The Enasan Sanageyama-Kita Fault Zone extends from Nakatsugawa City in Gifu Pref. to Seto City in Aichi Pref. The Byobuyama Fault Zone continues to the north, and the Takahama Fault Zone and Kagiya Fault Zone continue to the south, and their total length is over 100 km. However, their subsurface structure and continuity have not been clarified. Because a densely populated city (Nagoya City) and an industrial city (Toyota City) are located nearby the fault zones, proper evaluation of fault activity and appropriate earthquake countermeasures are required. The trench surveys (Aichi Pref. et al., 1996; Azuma et al., 2020, 2022), the borehole surveys (Aichi Pref. et al., 1996, 1998), and the seismic prospecting (Watanabe et al., 2021) were conducted in Higashi-Shirasaka site, Seto City, Aichi Pref., that is located almost at the southern end of the Sanageyama-Kita Fault Zone. The severely fractured granite was recognized in the borehole core. The width of the fracture zone is estimated to be approximately 16 m based on the range of the fractured granite in the borehole core and the part of fault observed in the trench survey.

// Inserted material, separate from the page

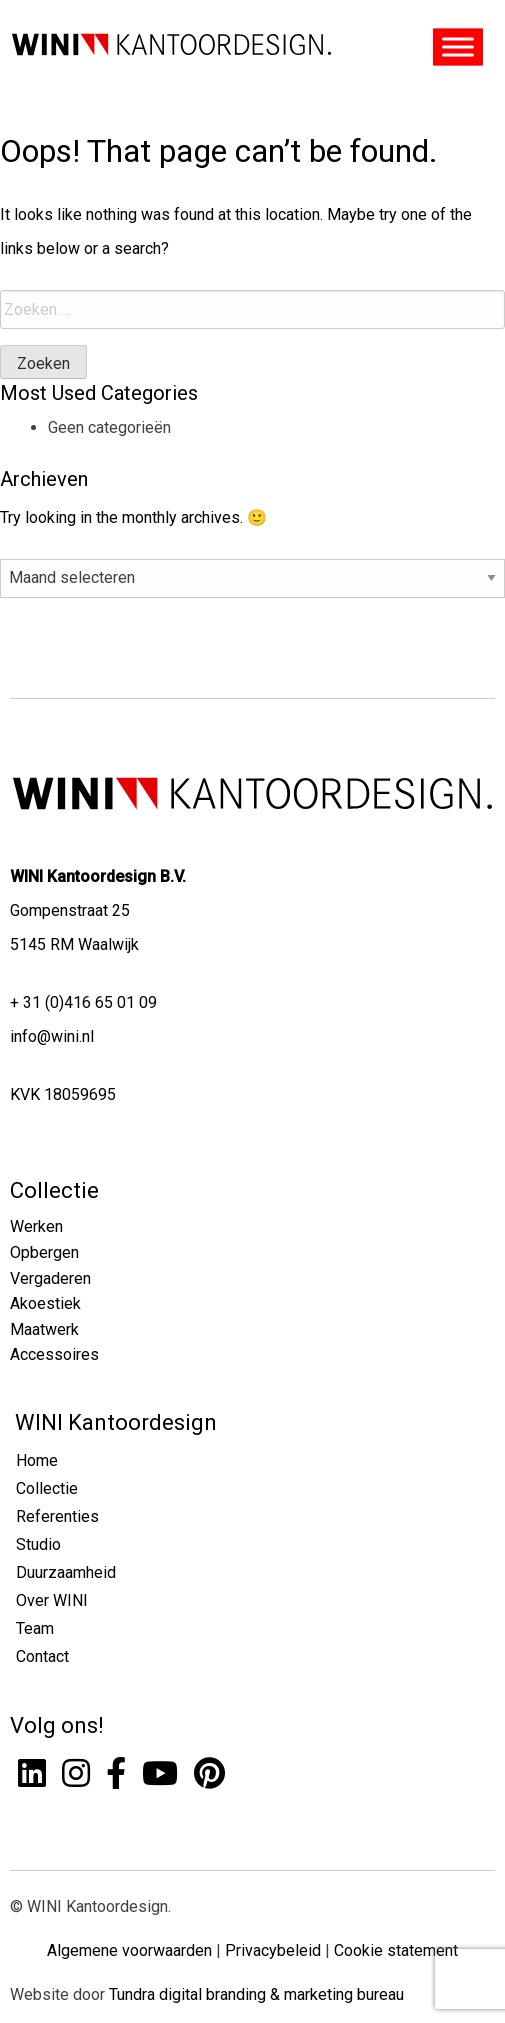 The image size is (505, 2023). I want to click on Studio, so click(38, 1544).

The seismic prospecting (ultra-shallow reflection method) by Watanabe et al. (2021) detected regions with weak reflection. As rock weathering due to fault fracture progresses, the boundary of physical properties between sedimentary layers and bedrock becomes unclear, so the weak reflection areas are interpreted to reflect fault fracture zones. To elucidate a more detailed distribution of the fracture zone, we conducted electrical prospecting and estimated subsurface resistivity structure in the Higashi-Shirasaka site. The study area is appropriate to discuss how the fracture zone affects resistivity distribution because the prospecting area shows simple geology mainly formed with granites. Therefore, the second purpose of this study is to discuss the utility of electrical prospecting in estimation of underground structure of fault zone.
Electrical prospecting was conducted on the survey line that was set almost perpendicular to the fault strike. In the resistivity method, electrical current is sent from current electrodes to the ground and potential difference V is measured between potential electrodes, and apparent resistivity ρ_a=G(V/I) is calculated. For data analysis, we utilized the two-dimensional inversion method (Uchida, 1993). In this method, the previous model is improved to the new model based on the minimum condition of the objective function consisting of Misfit (weighted residual sum of squares of observed values and model response) and Roughness (sum of squares of second order difference of model parameters). Repeating this process, we obtain the model minimizing objective function. The resistivity structure with balance between the data misfit and the smoothness was selected as the optimum one based on the L-curve method (Hansen, 2001).
Significant low resistivity regions are detected in the optimum resistivity structure. The regions are located in the areas where the fault zone was estimated from the trench and borehole surveys. When rocks have been fractured by fault activity, the resistivity decreases due to inter-connected pore water by increasing porosity and the increase of clay mineral content, etc. Therefore, the low resistivity regions may reflect fault fracture zones. These low resistivity areas also correspond to the weak reflection areas in the seismic prospecting. The fault fracture zone may be more developed than the width of approximately 16 m estimated from the trench and borehole surveys. It is expected that the width of the fracture zone may be correctly estimated by extending the survey line further than the present survey. The above discussion indicates that electrical prospecting is useful when used as one of the clues for interpretation of fault structure and for narrowing down the target areas for other surveys.